The height does not have any outliers. The weight, age and Salary have outliers.
par(mfrow = c(2,2))
player_salary$height %>% boxplot(main = "Boxplot of Height", ylab = "Height (in inches)")
player_salary$weight %>% boxplot(main = "Boxplot of Weight", ylab = "Weight (in pounds)")
player_salary$Age %>% boxplot(main = "Boxplot of Age", ylab = "Age (in years)")
player_salary$Salary %>% boxplot(main = "Boxplot of Salary", ylab = "Salary")
boxplot.stats(player_salary$weight)$out
## [1] 307
boxplot.stats(player_salary$Age)$out
## [1] 41.33973 60.15890 42.09589 64.19178 40.83836 51.74247 62.36712
## [8] 42.93425 59.29315 49.85357 40.62740 45.38356 40.70411 57.40548
boxplot.stats(player_salary$Salary)$out
## [1] 22471910 21461010 19578455 22471910 26243760 23112004 22434783
## [8] 23775506 25289390 19301070 28530608 19332500 34682550 23775506
## [15] 27739975 23775506 25000000 20559599 22642350 19508958 21974719
## [22] 29512900 28299399 29727900 20000000 25686667 27734405 23500000
## [29] 20061729 33285709 22642350 20566802 26153057 22642350 22642350
## [36] 28703704 23962573 31269231 21000000 23112004 24599495 24773250
## [43] 23000000 28530608 23775506
cap <- function(x){
quantiles <- quantile( x, c(.05, .95 ), na.rm = TRUE)
x[ x < quantiles[1] ] <- quantiles[1]
x[ x > quantiles[2] ] <- quantiles[2]
x
}
player_salary$weight <- player_salary$weight %>% cap()
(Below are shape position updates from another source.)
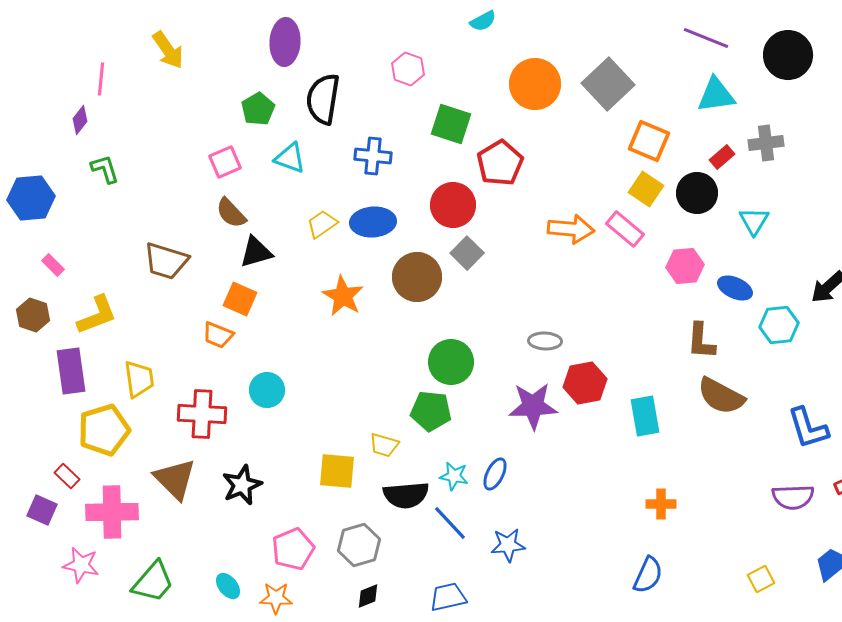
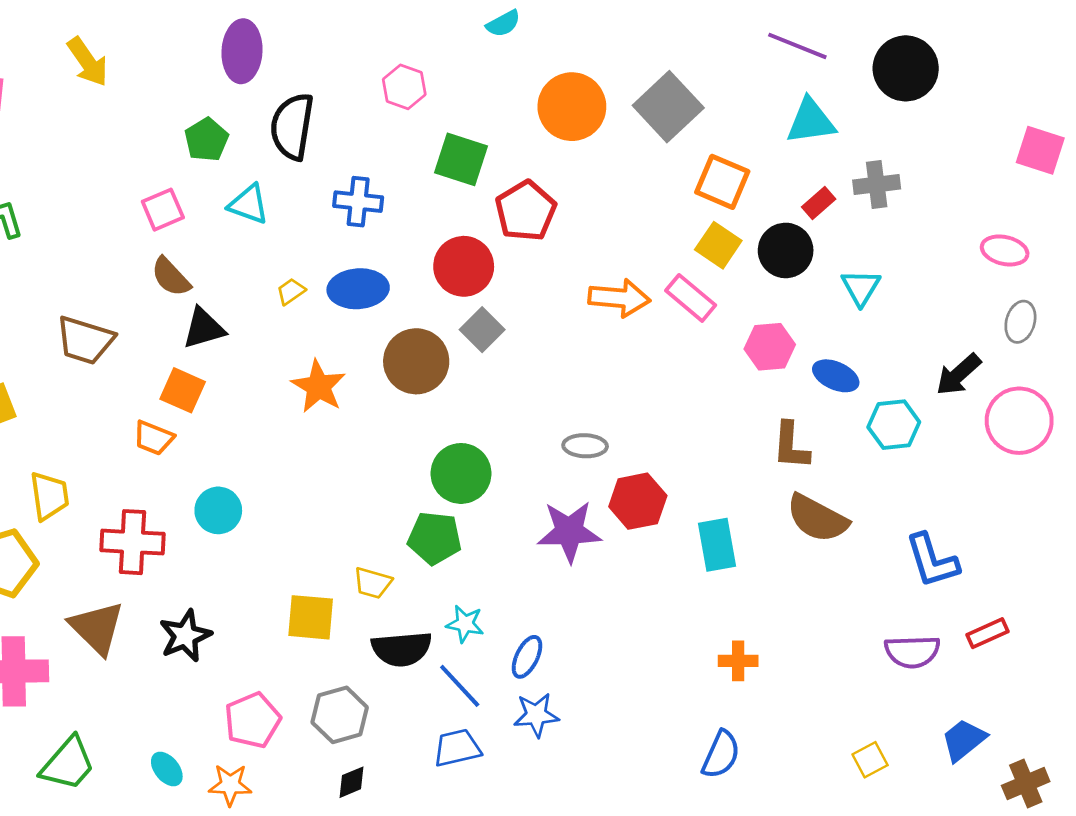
yellow trapezoid: (322, 224) -> (291, 291), size x0.7
blue ellipse: (495, 474) -> (527, 657), moved
blue trapezoid: (448, 597) -> (457, 748), moved

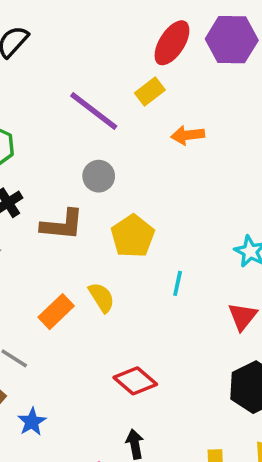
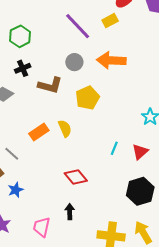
orange arrow: (188, 135) -> (111, 60), moved, size x1.6
cyan line: (178, 283) -> (114, 148), moved

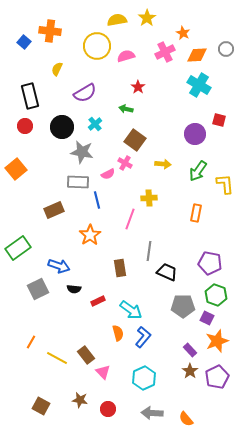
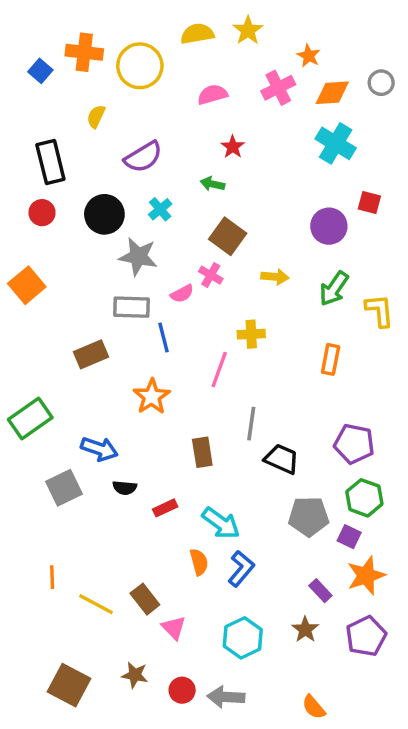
yellow circle: (97, 46) -> (140, 66), moved
orange line: (31, 342) -> (52, 577), turned -32
brown star: (190, 371) -> (305, 629), moved
brown square: (41, 406) -> (69, 685), size x1.4
gray arrow: (152, 413) -> (226, 697), moved

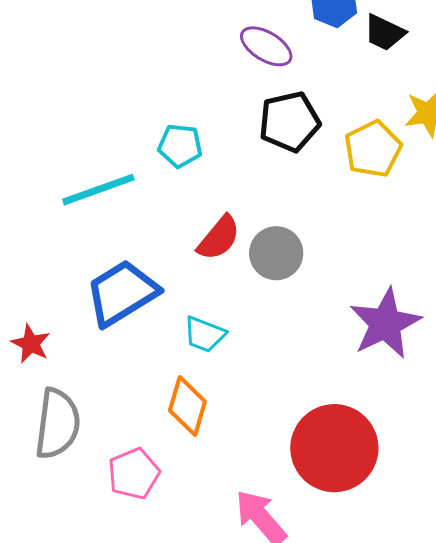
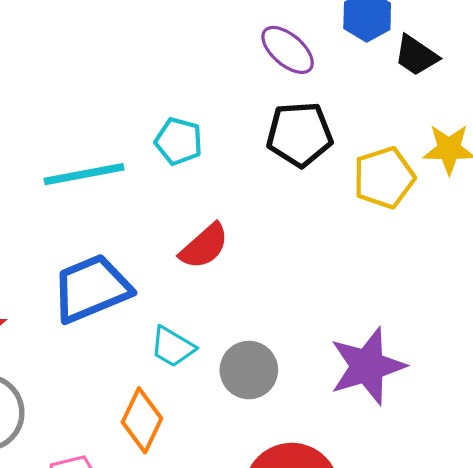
gray circle: (276, 253) -> (249, 370), moved

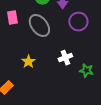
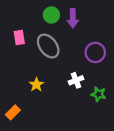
purple circle: (78, 22) -> (95, 52), moved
player_salary <- player_salary[!player_salary$Age > 39,]
par(mfrow = c(1,2))
player_salary$weight %>% boxplot(main = "Boxplot of Weight", ylab = "Weight (in pounds)")
player_salary$Age %>% boxplot(main = "Boxplot of Age", ylab = "Age (in years)")
The weight has two outliers after the 95th percentile, but can be true as players can have that weight, but are capped to the nearest neighbours of 95th percentile.
The age has values greater than 41 years of age, are removed as the players that play are between the age of 19 to 39.
The salary variable is kept as it is, as the players can have higher salary and cannot be treated as outliers.
The Salary variable is left skewed, as there are very few players with very high salary. So to make the distribution normal, different transformation are applied.
log_salary <- log(player_salary$Salary)
log10_salary <- log10(player_salary$Salary)
sqrt_Salary <- sqrt(player_salary$Salary)
reci_Salary <- 1/player_salary$Salary
box_Salary <- BoxCox(player_salary$Salary, lambda = "auto")
par(mfrow = c(3,3))
player_salary$Salary %>% hist(main = "Original Salary")
log_salary %>% hist(main = "Log Salary")
log10_salary %>% hist(main = "Log to base 10 Salary")
sqrt_Salary %>% hist(main = "Squareroot Salary")
reci_Salary %>% hist(main = "Reciprocal Salary")
box_Salary %>% hist(main = "BoxCox transformed Salary")
The log, log10 and boxcox transformation makes the distribution to some what normal as compared to other transformations.